Night vision devices are based on microbolometers, which are a kind of room-temperature heat detector. Arrays of these in the camera use infrared light to detect animals by their body heat. This body heat may be used to create thermal images on a screen or simply to activate an alarm. Microbolometers are very useful devices, but they cost a fortune because of the infrared lens used in their construction. In order for microbolometers to see wider application, the cost has to be brought down.

Currently, infrared lens are made of crystalline materials like germanium, zinc selenide or zinc sulfide. These are very expensive and require costly grinding and polishing, so the IWM team went in search of a cheaper material that used cheaper processing. The key to this was replacing traditional material with amorphous chalcogenide glass. This is glass that contains cheaper elements like sulfur, selenium or tellurium and is commonly used in lasers and CDs and DVDs.

“Its softening temperature – that is, the temperature at which it can be formed – is low. Therefore, we can form it using non-isothermic hot stamping,” says Dr. Helen Müller, scientist at IWM.
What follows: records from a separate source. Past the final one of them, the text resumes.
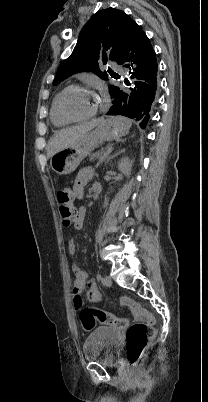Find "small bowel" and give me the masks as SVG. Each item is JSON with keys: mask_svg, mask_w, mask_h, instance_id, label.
<instances>
[{"mask_svg": "<svg viewBox=\"0 0 208 402\" xmlns=\"http://www.w3.org/2000/svg\"><path fill=\"white\" fill-rule=\"evenodd\" d=\"M92 175V170L85 168L78 172L75 181L73 190L75 192V196L78 199H81L84 196V189L90 180ZM77 214L79 216V222L75 223V227L77 229H82L83 227V216L84 209L80 208L77 210ZM67 249L71 254L75 253L76 247L73 239H70L67 244ZM73 272V303L75 307L79 308L84 304V298L81 296L82 292L85 288H87V299L93 303H98L103 300V294L100 291L98 284L95 280L87 281L86 274L76 265L72 267Z\"/></svg>", "mask_w": 208, "mask_h": 402, "instance_id": "small-bowel-1", "label": "small bowel"}]
</instances>
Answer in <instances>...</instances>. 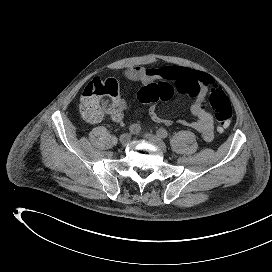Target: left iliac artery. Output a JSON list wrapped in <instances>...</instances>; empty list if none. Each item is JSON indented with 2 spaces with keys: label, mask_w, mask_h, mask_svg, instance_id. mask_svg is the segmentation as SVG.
<instances>
[{
  "label": "left iliac artery",
  "mask_w": 272,
  "mask_h": 272,
  "mask_svg": "<svg viewBox=\"0 0 272 272\" xmlns=\"http://www.w3.org/2000/svg\"><path fill=\"white\" fill-rule=\"evenodd\" d=\"M157 136L160 137V138H167L168 137V132L163 129V128H160L157 130Z\"/></svg>",
  "instance_id": "1"
}]
</instances>
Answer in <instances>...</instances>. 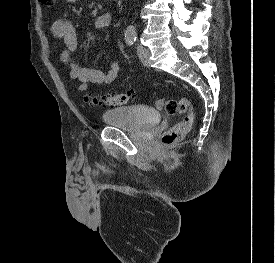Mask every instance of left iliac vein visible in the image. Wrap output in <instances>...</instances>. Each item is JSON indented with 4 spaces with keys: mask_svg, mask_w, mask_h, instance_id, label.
<instances>
[{
    "mask_svg": "<svg viewBox=\"0 0 275 263\" xmlns=\"http://www.w3.org/2000/svg\"><path fill=\"white\" fill-rule=\"evenodd\" d=\"M137 53H138V57L140 59V61L142 62V64L146 67L149 66L150 61H149V57H150V52L149 50L144 47L143 45L139 44L137 46Z\"/></svg>",
    "mask_w": 275,
    "mask_h": 263,
    "instance_id": "obj_1",
    "label": "left iliac vein"
}]
</instances>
“Non-isothermic hot stamping” means that instead of grinding and polishing, the lens are formed in a press that researchers describe as a “waffle iron.” Two heated plates contain a lens mold. The hot glass is clamped between these and then allowed to cool. When removed, there is a perfect lens that has the same optical qualities as a ground and polished one.
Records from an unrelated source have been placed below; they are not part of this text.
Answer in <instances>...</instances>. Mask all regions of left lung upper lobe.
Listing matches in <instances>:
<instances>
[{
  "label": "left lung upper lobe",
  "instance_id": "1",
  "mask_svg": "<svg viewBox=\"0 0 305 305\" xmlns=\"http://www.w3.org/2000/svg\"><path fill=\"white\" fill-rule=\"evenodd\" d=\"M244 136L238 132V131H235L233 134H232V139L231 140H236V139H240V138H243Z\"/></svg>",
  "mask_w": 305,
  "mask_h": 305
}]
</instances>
And it’s 70 percent cheaper.

The researchers are now working on adapting the process for mass production and are looking forward to the time when microbolometers are cheap enough to move out of the car market and into everyday life. They envision applications such as monitoring devices to assist the elderly, temperature monitoring in manufacturing and improving energy conservation by finding heat leaks in buildings.